Fans can use satellite cable services like Comcast and DirecTV. Connectivity giants like Verizon have teamed up with HBO to offer the platform to its customers too. Amazon Channels and other video-on-demand services are another way to access HBO shows. So are popular internet TV services like those of Apple TV, PlayStation Vue and Sling TV. Even Hulu is in on the hype and offers its very own HBO add-on.

Million of people pirate HBO content Game of Thrones

With all these ways to view HBO content, you would think piracy a minor issue at best. Though this isn’t the case according to a recent tsurvey.

When questioned, 38 percent of people who said they would watch Game of Thrones this season also said they would access it though HBO’s pay-TV channel. People planning to watch the show on via services like Amazon Channels or Hulu account for 27 percent. Those who said they would use HBO Go or HBO Now come to 23 percent. Seven percent claim they will wait and buy the season when its over. Finally, 5 percent admit they will access the show illegally.

Season six kicked off with an audience of 10.7 million people who watched the Game of Thrones’ first episode. That figure accounts for those who used in-house streaming services like HBO Go, HBO Now and TV.

The Time Warner (NYSE:TWX) network suffers a bit due to the popularity of Game of Thrones. TorrentFreak claims it is its most pirated show for five years running. Over a million downloads were recorded less than a day after the first episode of season six aired. In 2015, the first dozen hours after season five aired saw over 1.5 million downloads.

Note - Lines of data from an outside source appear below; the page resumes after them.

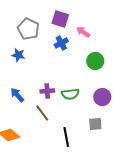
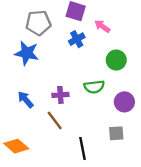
gray pentagon: (28, 29) -> (38, 23), turned -30
blue star: (18, 55) -> (27, 53), size x1.5
green semicircle: (70, 94) -> (94, 87), moved

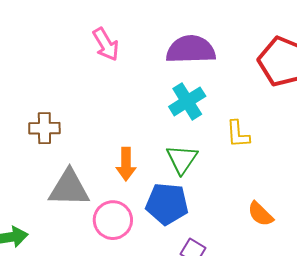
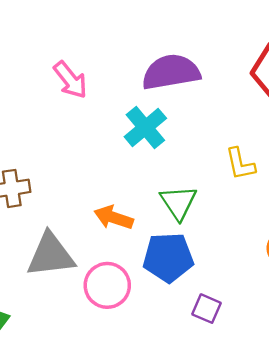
cyan cross: (187, 101) -> (145, 128), moved
orange arrow: (126, 164) -> (114, 218), turned 116

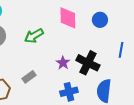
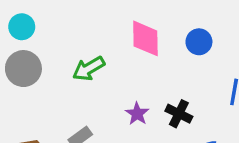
black cross: (88, 63) -> (179, 114), size x0.7

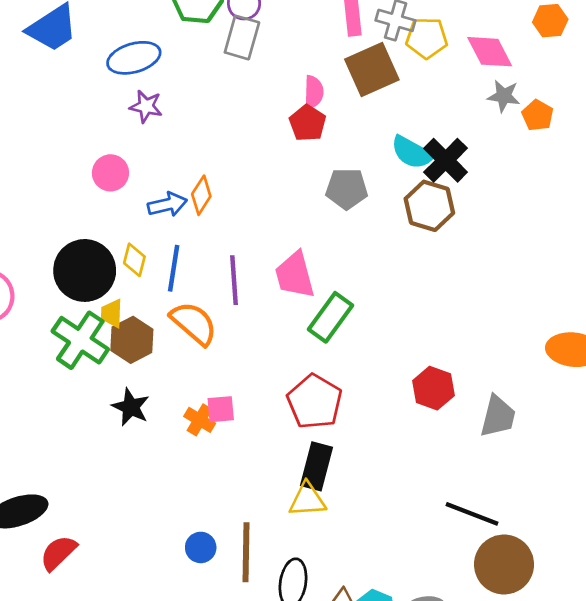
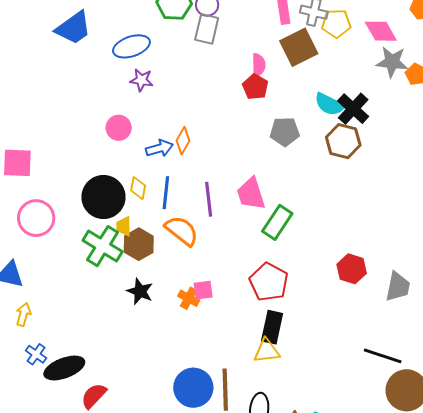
gray star: (504, 96) -> (392, 62), size x1.4
blue circle: (201, 547) -> (193, 388), size x1.8

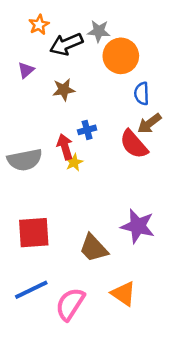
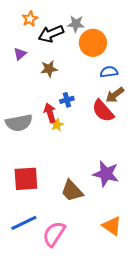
blue semicircle: (142, 94) -> (109, 72), turned 84
orange triangle: (123, 294) -> (112, 226), moved

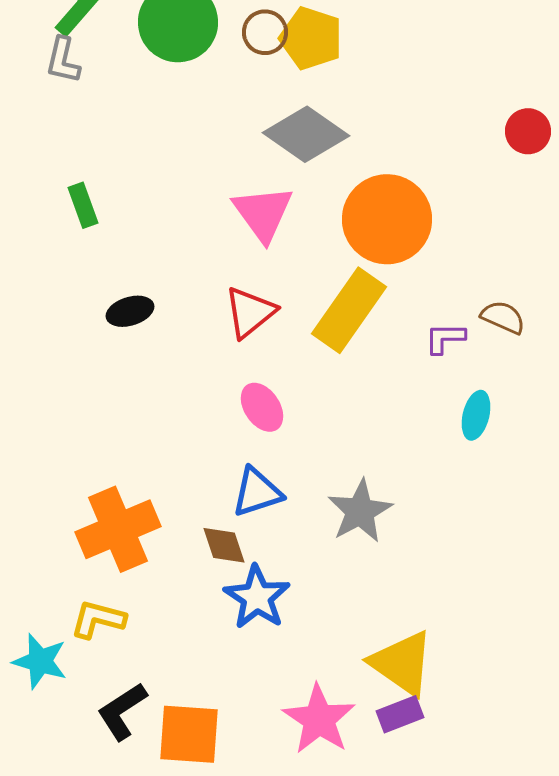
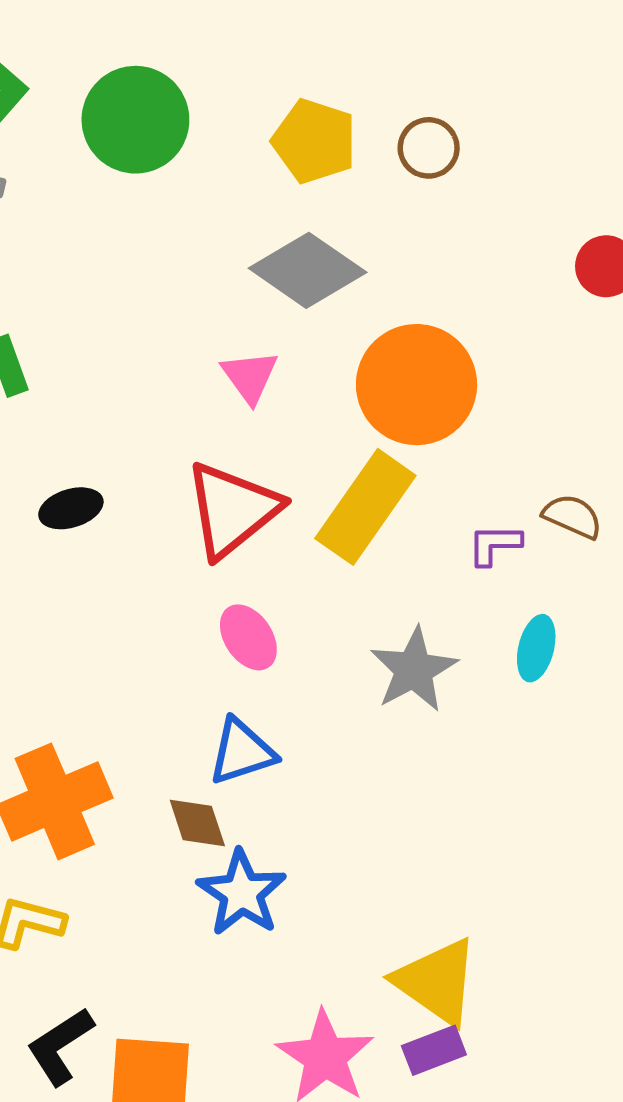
brown circle: (265, 32) -> (429, 148), moved
pink triangle: (263, 213) -> (250, 377), size x0.7
red triangle: (250, 312) -> (232, 510), size x1.4
gray star: (360, 511) -> (414, 670), moved

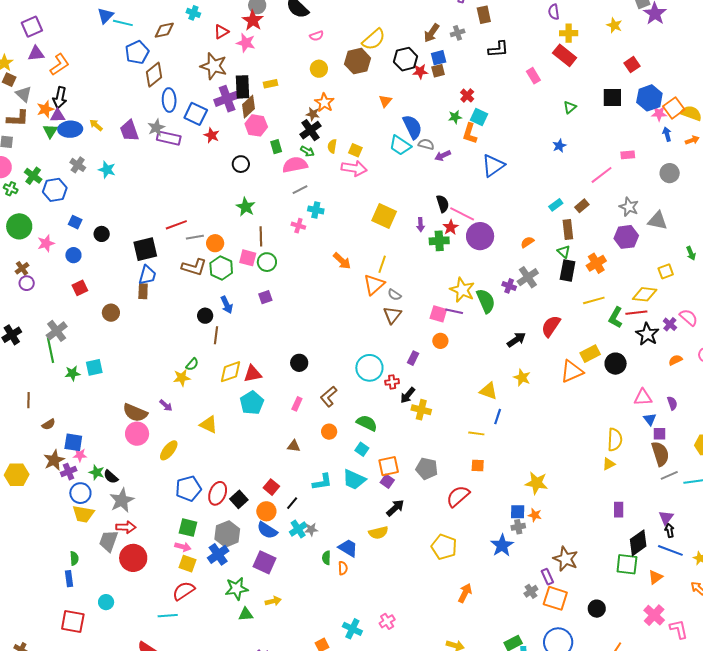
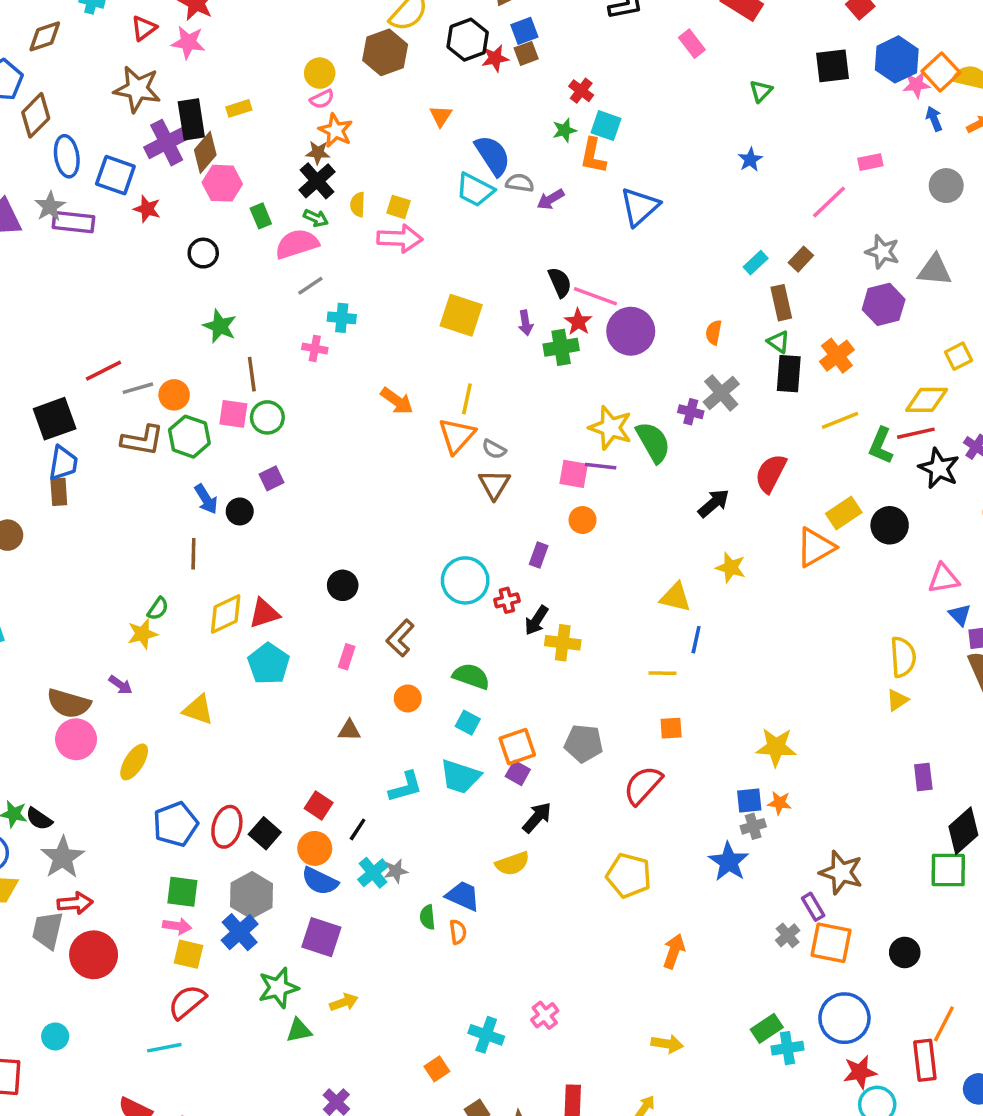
pink semicircle: (317, 36) -> (322, 99), moved
orange semicircle: (527, 242) -> (714, 332), turned -40
black circle: (205, 316) -> (240, 511), moved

Time Warner Wins from HBO Game of Thrones Pirates

Surprisingly, Time Warner actually welcomes a little piracy. Jeff Bewkes, the company CEO admits that the widespread privacy of HBO actually says something about its content. It’s been happening for more than 30 years, he says, and it only makes things easier.

People have always run cables at the back of apartment buildings to share HBO with neighbors, Bewkes explains. “We’ve been dealing with issue for years with HBO, literally 20, 30 years…”

Thing is, it actually helps a lot more than people might think. Call Game of Thrones the most pirated show every year? Well, the CEO says that is just a good old pat on the back. It leads to much more exposure for HBO content, reduces the need for advertising and rakes in more paying subscribers. Beyond all of this, the mass piracy also hints at how much people appreciate HBO content. In Bewke’s opinion, “that’s better than an Emmy.”